Look through the lines below and extract each one that contains "إنشاء".
----------
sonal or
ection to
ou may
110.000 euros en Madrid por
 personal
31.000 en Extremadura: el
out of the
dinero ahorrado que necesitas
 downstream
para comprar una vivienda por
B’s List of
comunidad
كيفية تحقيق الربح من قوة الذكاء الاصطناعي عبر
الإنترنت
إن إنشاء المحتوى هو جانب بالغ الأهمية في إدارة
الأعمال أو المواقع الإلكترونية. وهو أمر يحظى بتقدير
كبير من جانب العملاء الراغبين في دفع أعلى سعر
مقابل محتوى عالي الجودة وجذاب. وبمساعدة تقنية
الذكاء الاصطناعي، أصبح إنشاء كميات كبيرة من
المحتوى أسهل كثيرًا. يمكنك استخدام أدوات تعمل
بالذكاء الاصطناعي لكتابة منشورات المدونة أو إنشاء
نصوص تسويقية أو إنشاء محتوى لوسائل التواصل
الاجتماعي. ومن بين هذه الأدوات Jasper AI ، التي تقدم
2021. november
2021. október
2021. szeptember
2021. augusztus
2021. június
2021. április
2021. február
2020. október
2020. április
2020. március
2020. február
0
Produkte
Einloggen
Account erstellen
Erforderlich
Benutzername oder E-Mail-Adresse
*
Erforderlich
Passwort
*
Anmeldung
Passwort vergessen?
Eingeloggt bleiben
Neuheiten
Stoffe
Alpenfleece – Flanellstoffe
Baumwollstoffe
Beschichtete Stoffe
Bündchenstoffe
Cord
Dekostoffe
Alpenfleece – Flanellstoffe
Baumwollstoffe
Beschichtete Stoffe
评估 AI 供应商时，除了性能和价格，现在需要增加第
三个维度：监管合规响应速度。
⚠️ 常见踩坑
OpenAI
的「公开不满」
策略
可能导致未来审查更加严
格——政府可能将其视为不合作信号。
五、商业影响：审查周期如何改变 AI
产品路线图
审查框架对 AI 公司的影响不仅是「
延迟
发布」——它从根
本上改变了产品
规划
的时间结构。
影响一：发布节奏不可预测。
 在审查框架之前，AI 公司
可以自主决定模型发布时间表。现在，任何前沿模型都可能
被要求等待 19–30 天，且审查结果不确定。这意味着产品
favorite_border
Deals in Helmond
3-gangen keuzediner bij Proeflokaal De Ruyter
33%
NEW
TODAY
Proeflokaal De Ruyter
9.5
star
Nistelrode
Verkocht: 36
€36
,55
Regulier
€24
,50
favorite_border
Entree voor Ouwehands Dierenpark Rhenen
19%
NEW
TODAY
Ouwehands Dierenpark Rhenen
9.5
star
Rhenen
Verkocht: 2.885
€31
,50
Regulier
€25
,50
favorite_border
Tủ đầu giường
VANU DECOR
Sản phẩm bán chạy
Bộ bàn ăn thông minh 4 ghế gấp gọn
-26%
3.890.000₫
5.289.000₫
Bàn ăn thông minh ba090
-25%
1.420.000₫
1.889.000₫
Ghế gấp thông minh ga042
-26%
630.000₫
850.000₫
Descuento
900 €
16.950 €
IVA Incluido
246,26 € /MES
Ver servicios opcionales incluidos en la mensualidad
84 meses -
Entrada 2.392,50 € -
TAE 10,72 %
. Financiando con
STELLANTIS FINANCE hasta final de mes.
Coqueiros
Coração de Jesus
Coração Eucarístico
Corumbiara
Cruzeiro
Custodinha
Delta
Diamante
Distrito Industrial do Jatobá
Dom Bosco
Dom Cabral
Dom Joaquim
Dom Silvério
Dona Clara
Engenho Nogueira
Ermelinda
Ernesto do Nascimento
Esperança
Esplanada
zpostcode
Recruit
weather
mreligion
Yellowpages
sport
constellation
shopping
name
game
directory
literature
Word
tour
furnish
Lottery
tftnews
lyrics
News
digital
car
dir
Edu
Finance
----------
▶ [SOLUTION]
إن إنشاء المحتوى هو جانب بالغ الأهمية في إدارة
الذكاء الاصطناعي، أصبح إنشاء كميات كبيرة من
بالذكاء الاصطناعي لكتابة منشورات المدونة أو إنشاء
نصوص تسويقية أو إنشاء محتوى لوسائل التواصل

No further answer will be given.